Tony Baldwin On Fonterra Elections

It is always difficult to make much of popular elections, but three things stand out in the recent Fonterra director elections:

1. The low turnout, at only 56%. In important votes, the dairy industry normally gets 80%;

2. Two of the three incumbent directors were returned. Both had high profiles. The one who missed out did not; and

3. NZDG suppliers got one back on Kiwi suppliers, with Jim van der Poel replacing Gerard Lynch.

What does this add up to?

It suggests that, following their big merger decision last year, dairy farmers do not have any major worries with Fonterra for now.

It also suggests that within a couple of years, pre-merger divisions in the industry, with Kiwi at about 35% and NZDG at about 65%, could be reflected on Fonterra’s board.

Thirdly, it suggests that politics is still a big part of Fonterra. For cheerleaders like Charlie Pederson to claim politics was kept out is simply absurd.

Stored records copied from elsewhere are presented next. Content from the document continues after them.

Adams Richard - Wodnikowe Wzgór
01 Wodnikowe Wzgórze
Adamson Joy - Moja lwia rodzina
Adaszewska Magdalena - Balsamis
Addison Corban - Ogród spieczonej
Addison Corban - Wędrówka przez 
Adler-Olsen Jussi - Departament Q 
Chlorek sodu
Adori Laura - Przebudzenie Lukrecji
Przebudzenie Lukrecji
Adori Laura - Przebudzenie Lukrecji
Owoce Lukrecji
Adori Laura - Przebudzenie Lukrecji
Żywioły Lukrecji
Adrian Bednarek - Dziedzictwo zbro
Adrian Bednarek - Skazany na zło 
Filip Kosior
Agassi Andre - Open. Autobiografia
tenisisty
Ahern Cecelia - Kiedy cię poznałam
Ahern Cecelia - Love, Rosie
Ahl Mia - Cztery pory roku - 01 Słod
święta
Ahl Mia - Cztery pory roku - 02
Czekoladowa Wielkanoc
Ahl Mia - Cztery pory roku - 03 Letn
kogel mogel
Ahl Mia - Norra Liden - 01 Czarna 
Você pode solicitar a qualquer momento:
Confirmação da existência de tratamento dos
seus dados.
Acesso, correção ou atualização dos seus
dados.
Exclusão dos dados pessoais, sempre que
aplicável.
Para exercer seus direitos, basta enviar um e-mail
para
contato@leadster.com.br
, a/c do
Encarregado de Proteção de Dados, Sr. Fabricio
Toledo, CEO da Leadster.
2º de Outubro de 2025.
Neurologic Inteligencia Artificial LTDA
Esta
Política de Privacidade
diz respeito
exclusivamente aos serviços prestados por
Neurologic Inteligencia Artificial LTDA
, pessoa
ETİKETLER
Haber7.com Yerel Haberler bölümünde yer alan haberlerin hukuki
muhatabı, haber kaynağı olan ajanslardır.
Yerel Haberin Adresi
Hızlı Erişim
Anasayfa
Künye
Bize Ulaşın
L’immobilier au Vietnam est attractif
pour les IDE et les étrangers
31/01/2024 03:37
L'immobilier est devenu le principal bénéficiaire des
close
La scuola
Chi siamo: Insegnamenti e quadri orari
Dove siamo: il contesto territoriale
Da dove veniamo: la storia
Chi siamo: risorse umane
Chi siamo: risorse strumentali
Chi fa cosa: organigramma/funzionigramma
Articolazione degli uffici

Perhaps the politics are less murky and back-handed than under the old ward system. And perhaps the candidates’ road-show promoted greater equality of opportunity.

However, the process is still inherently political. To win a seat on the Fonterra board, farmers are obliged to campaign like politicians. They have to present to crowds in community halls up and down the country. They have to mobilise their supporters. They have to project an image that lets ordinary people feel comfortable with them. In short, they have to be liked as people.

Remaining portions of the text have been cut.